La giurisprudenza sul punto, inoltre, ha precisato che resta del tutto indifferente che il predetto obbligo sia assunto da chi esercita professionalmente, nell’ambito di un’organizzazione di impresa individuale o collettiva, il mestiere di vettore, ovvero da qualsiasi altro soggetto non imprenditore. E’ altresi’ del tutto irrilevante che nella esecuzione dell’obbligazione provveda personalmente e con propri mezzi o che si avvalga in tutto o in parte, dell’opera di altri soggetti (Cass. 28/4/65, n. 752).

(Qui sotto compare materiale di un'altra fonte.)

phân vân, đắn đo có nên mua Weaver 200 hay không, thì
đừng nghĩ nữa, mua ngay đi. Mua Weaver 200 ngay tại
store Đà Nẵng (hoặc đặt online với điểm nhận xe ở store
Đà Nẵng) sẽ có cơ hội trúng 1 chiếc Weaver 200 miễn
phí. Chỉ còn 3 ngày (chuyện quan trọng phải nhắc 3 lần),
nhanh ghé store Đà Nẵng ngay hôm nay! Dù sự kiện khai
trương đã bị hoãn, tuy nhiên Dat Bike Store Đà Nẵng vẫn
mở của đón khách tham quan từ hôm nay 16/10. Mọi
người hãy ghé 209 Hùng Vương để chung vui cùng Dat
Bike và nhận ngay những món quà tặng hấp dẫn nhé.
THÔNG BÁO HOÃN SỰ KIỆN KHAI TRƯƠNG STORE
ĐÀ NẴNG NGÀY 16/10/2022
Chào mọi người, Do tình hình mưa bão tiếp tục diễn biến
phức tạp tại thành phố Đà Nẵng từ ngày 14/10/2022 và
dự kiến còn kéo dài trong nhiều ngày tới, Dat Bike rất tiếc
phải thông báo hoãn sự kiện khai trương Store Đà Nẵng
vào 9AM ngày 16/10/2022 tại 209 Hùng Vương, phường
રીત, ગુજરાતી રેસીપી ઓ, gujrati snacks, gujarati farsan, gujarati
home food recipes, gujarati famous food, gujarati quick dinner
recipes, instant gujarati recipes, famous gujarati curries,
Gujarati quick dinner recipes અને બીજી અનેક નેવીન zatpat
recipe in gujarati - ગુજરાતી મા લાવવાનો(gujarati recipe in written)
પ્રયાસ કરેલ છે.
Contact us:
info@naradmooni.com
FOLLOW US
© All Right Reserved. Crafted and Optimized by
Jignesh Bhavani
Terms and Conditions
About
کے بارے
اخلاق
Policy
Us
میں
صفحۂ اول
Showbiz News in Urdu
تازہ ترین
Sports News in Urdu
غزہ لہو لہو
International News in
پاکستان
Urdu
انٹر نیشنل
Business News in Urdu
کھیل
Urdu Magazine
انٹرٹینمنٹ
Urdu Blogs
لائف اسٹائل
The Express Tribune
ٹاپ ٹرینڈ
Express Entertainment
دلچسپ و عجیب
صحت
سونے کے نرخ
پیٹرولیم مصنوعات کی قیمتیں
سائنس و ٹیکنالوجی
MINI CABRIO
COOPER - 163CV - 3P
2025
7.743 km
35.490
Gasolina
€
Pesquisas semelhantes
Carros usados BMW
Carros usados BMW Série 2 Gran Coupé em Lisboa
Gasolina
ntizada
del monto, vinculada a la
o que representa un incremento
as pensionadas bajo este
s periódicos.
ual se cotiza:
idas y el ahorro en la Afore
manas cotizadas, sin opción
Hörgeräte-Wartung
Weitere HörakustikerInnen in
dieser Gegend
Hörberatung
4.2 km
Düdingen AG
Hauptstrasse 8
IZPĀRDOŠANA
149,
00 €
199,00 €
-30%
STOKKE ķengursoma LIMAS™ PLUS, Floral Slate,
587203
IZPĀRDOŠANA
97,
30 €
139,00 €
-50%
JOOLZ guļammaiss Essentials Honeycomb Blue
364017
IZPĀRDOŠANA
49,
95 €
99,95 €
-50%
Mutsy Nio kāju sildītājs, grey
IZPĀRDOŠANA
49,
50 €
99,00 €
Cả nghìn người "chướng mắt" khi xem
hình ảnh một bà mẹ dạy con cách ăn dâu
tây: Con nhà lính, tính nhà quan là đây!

Nel caso di Goodmail, si puo’ parlare di un contratto di subtrasporto che questa societa’ stipula con gli altri ISP, che si faranno carico di processare la posta.
Il vettore e’ responsabile della perdita e dell’avaria delle cose consegnate per il trasporto, dal momento in cui le riceve a quello in cui le riconsegna al destinatario, se non prova che la perdita o l’avaria e’ derivata da caso fortuito, dalla natura o dai vizi delle cose stesse o dal fatto del mittente o da quello del destinatario (art. 1693 c.c.).
Dunque, tale responsabilita’ c.d. ex recepto del vettore e’ correlata al suo dovere di conservazione e custodia delle cose consegnategli, e non cessa con l’arrivo a destinazione delle medesime, ma solo con la riconsegna al destinatario (Cass. 23/3/85, n. 2079).